III. Hate Crime Statistics
At the national level, data on hate crimes come from two principal resources: the Uniform Crime Reporting (UCR) Program and the National Crime Victimization Survey (NCVS). In addition, several anti-hate groups collect data and report rates of hate crime victimization at both the national and regional levels. It is important to note that each agency collects the data in a different manner and thus, each report varies in terms of rates, types, and focus of hate crime. For example, since the NCVS collects information through anonymous surveys, the rates of hate crime are significantly higher than the official police records reported in the UCR. Also, since state laws differ, what is considered a hate crime in one state may not be considered a hate crime in another state and therefore may not be counted in the UCR. Thus, data reporting sources differ on the number and types of hate crimes reported.
A. National Hate Crime Statistics Reported Through Summary UCR
Based on the hate crime reports from law enforcement agencies across the United States, the UCR data reflect aggregate frequencies of incidents, victims, suspected offenders, and categories of bias motivation. Since 1991, participation in the program has increased substantially from 29% to 85% of the United States population being represented. Nationally, the number of hate crimes reported has fluctuated between about 6,000 and 10,000 incidents annually since 1991 (U.S. Department of Justice, FBI, 2008).
Historically, racial animosity consistently has been the leading motivation for hate crime, followed by religious intolerance, and sexual orientation bias motives. According to the FBI’s most recent report, Hate Crime Statistics, 2006, a total of 7,772 criminal incidents involving 9,080 offenses and 9,652 victims were reported in 2006 as a result of bias against a particular race, religion, sexual orientation, ethnicity/national origin, or physical or mental disability. The majority of hate crime incidents, 51.8%, were motivated by racial bias, and an additional 12.7% were driven by hatred for a particular ethnicity or nationality. Roughly 19% were motivated by religious intolerance, and 15.5% were triggered by bias against a sexual orientation. One percent involved bias against physical or mental disabilities (U.S. Department of Justice, FBI, 2008).
Sixty-six percent of racial bias incidents were anti-black, and 22% were anti-white. Fifty-eight percent of ethnicity bias incidents were anti-Hispanic. Sixty-six percent of religious bias incidents were anti-Jewish, while 11% were anti-Islamic. According to data for the 7,330 known offenders reported in 2006, an estimated 58.6 percent were white, and 20.6% were black. The race of the offender was unknown for 12.9%, and other races accounted for the remaining known offenders. The majority (31.0%) of hate crime incidents in 2006 occurred in or near residences or homes; followed by 18.0% on highways, roads, alleys, or streets; 12.2% at colleges or schools; 6.1% in parking lots or garages; and 3.9% at churches, synagogues, or temples. The remaining 28.8% of hate crime incidents occurred at other specified locations, multiple locations, or other/ unknown locations.

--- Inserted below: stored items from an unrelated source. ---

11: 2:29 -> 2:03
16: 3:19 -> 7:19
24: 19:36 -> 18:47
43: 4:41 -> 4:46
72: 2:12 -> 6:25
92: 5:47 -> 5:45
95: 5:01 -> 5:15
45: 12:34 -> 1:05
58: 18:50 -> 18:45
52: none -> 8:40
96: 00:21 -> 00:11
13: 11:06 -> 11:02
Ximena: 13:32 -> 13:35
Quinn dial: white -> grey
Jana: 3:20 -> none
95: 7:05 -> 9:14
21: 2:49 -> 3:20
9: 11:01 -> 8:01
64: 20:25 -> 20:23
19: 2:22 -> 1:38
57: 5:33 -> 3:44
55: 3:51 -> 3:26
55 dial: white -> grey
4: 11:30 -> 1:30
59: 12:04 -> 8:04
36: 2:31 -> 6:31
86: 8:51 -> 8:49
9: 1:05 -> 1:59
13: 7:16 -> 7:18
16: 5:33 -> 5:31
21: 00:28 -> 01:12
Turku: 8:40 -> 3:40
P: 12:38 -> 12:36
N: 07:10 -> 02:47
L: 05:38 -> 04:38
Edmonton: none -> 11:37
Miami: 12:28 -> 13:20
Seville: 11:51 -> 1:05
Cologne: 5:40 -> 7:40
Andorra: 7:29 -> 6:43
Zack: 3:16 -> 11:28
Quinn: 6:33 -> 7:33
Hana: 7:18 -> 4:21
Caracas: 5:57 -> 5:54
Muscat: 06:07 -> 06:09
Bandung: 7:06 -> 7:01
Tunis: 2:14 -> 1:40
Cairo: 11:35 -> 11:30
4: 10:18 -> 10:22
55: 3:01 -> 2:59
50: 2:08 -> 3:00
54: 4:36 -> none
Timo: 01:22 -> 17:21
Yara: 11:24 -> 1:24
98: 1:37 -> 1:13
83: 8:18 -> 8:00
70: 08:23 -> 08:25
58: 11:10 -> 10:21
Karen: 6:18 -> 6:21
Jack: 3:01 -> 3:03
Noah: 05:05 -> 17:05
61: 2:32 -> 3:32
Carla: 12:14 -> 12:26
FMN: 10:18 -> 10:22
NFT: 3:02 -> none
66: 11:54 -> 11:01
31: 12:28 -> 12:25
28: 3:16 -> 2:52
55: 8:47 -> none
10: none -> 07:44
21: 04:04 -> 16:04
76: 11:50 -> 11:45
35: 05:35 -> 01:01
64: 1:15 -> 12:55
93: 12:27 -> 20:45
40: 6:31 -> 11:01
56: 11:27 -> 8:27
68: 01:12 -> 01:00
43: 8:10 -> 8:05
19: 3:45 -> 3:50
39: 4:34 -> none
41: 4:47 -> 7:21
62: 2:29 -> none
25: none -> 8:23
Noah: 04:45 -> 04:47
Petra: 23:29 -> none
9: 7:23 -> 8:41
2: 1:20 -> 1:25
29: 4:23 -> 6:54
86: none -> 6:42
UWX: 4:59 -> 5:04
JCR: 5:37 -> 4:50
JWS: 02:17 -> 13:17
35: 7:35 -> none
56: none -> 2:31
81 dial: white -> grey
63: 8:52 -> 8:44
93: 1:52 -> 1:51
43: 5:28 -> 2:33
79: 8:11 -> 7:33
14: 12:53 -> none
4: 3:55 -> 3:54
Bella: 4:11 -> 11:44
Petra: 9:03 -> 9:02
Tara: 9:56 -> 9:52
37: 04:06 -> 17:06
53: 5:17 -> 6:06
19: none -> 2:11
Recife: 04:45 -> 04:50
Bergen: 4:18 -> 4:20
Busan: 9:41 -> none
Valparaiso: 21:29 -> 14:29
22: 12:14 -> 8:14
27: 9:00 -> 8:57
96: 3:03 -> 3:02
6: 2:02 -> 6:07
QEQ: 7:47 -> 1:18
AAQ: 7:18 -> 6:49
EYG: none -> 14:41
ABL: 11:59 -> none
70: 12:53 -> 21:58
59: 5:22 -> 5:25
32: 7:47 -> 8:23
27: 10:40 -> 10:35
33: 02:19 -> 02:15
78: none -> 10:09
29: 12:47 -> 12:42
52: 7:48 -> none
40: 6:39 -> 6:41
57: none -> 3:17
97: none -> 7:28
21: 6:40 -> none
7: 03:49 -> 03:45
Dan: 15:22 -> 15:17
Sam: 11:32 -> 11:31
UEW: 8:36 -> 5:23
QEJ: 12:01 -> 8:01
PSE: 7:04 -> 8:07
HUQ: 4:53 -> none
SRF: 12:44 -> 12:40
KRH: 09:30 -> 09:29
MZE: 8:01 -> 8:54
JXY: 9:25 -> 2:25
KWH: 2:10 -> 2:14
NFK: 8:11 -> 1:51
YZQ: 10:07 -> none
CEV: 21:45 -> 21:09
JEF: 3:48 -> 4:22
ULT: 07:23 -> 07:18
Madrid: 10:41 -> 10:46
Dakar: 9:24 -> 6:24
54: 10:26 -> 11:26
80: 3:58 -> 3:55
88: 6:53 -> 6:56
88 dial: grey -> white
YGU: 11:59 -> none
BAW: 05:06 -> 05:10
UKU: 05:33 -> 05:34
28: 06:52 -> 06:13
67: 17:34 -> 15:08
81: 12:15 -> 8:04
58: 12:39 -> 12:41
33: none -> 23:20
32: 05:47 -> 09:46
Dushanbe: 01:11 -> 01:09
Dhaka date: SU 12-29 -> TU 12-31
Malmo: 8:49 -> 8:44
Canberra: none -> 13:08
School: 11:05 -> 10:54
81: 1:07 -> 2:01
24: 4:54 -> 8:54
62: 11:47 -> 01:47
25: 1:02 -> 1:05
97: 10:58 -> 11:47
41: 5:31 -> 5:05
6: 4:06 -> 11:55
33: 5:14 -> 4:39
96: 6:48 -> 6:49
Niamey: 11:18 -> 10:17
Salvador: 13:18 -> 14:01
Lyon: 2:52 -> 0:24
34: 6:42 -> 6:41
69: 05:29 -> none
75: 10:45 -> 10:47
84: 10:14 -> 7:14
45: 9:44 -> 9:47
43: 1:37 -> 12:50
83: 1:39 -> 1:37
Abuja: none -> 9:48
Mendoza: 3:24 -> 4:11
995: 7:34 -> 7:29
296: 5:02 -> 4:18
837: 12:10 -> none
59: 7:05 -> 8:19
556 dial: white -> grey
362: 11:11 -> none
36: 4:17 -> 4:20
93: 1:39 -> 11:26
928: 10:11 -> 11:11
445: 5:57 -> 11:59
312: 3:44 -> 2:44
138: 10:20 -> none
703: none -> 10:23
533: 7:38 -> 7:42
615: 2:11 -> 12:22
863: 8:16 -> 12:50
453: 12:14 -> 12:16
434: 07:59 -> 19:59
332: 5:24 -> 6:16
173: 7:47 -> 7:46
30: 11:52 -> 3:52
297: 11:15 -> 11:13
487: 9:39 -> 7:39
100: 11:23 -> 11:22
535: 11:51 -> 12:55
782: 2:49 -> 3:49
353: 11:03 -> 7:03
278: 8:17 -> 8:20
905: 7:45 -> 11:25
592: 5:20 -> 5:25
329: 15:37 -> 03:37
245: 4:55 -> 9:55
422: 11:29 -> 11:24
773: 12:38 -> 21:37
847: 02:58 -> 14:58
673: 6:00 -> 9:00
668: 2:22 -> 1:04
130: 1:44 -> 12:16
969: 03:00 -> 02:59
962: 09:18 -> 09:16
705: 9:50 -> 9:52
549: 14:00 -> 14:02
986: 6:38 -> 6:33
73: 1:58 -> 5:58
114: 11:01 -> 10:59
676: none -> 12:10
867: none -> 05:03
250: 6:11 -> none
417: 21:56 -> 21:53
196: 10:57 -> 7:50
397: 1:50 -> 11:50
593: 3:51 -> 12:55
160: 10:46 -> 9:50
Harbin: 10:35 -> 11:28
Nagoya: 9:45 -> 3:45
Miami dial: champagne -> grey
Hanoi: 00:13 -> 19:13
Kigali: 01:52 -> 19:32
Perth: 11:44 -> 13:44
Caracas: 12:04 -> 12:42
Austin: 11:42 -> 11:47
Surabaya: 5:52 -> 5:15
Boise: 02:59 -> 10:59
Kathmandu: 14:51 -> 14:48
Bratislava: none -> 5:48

B. National Hate Crime Statistics Through NCVS
On July 1, 2000, the Bureau of Justice Statistics (BJS), a branch of the U.S. Department of Justice, initiated the addition of new items to the National Crime Victimization Survey that are designed to uncover hate crime victimizations that go underreported to the police. The NCVS hate crime questions ask victims about the basis for their belief that the crime they experienced was motivated by prejudice or bigotry, as well as the specific behavior of the offender or evidence that may have led to the victim’s perception of bias. Crimes reported to the NCVS—sexual assaults, robbery, assault, burglary, larceny, or vandalism—with evidence of hatred toward any of these specific groups are classified as crimes motivated by hate. However, NCVS does not include crimes covered by the UCR, such as murder, arson, commercial crimes, and crimes against children under the age of 12. In addition, the NCVS does not include reports of crime from institutions, organizations, churches, schools, and businesses, although persons involved in these entities are included. The data for hate crimes from the NCVS include information about victims, offenders, and characteristics of crimes—both crimes reported to police and those not reported (U.S. Department of Justice, BJS, 2008).
According to the Bureau of Justice Statistics special report on victims derived from the NCVS from July 2000 through December 2003, an annual average of 210,000 hate crime victimizations occurred. During that period, an average of 191,000 hate crime incidents involving one or more victims occurred annually in the United States. About 3% of all violent crimes and 0.2% of all property crimes revealed to the NCVS by victims were perceived to be hate crimes. Victims also indicated that 92,000 of these hate crime victimizations (approximately 44%) were reported to police. That is, NCVS data indicate that the majority of hate crime victims, like victims of many other crimes, do not report the incident to law enforcement. When the victims themselves reported to police, they did so primarily to prevent the offender from committing further offenses (35%) and to obtain help from the police (33%).